[Data for the task]
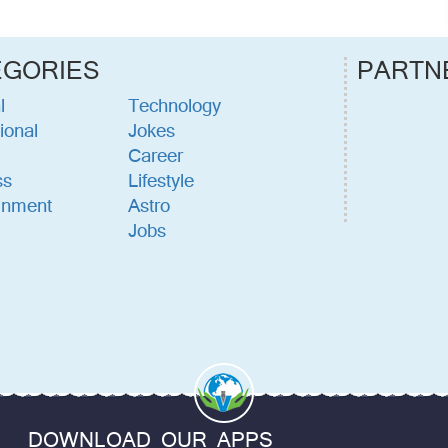
EGORIES
PARTN
l
Technology
ional
Jokes
Career
ss
Lifestyle
inment
Astro
Jobs
DOWNLOAD OUR APPS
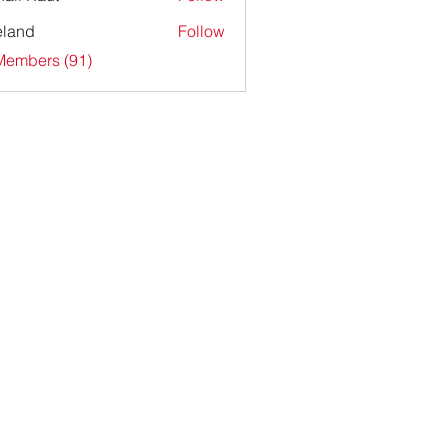
ieland
Follow
Members (91)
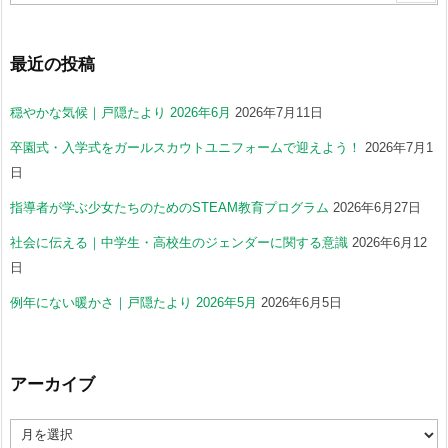
最近の投稿
穏やかな気候｜戸隠たより 2026年6月
2026年7月11日
卒園式・入学式をガールスカウトユニフォームで迎えよう！
2026年7月1
日
指導者が学ぶ少女たちのためのSTEAM教育プログラム
2026年6月27日
社会に伝える｜中学生・高校生のジェンダーに関する意識
2026年6月12
日
例年にない暖かさ｜戸隠たより 2026年5月
2026年6月5日
アーカイブ
ア
ー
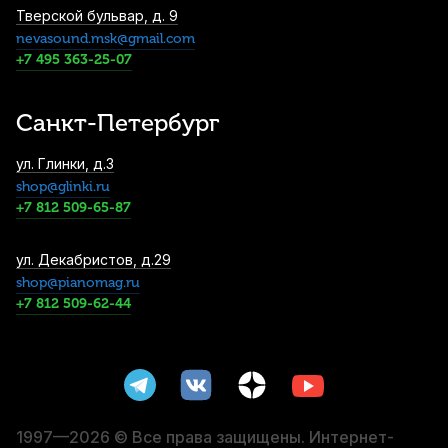
Тверской бульвар, д. 9
nevasound.msk@gmail.com
Струна для скрипки Pirastro No.1 311521
+7 495 363-25-07
Ми (E)
2 720
р.
2 584
р.
Купить
Санкт-Петербург
Футляр для скрипки Brahner VC-37/BKBL
ул. Глинки, д.3
1/8
shop@glinki.ru
2 800
р.
2 660
р.
Купить
+7 812 509-65-87
Струна для скрипки Larsen II Cannone Ля
ул. Декабристов, д.29
(A)
shop@pianomag.ru
+7 812 509-62-44
3 160
р.
3 002
р.
Купить
Смычок для скрипки Gewa Student OS
1/2
3 250
р.
3 087
р.
Купить
1997—2026 © Все права защищены. Интернет-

[Directions for this task] Find how many lines in the listing above contain the word "скрипки", then state that number by itself.

[Result for this task] 4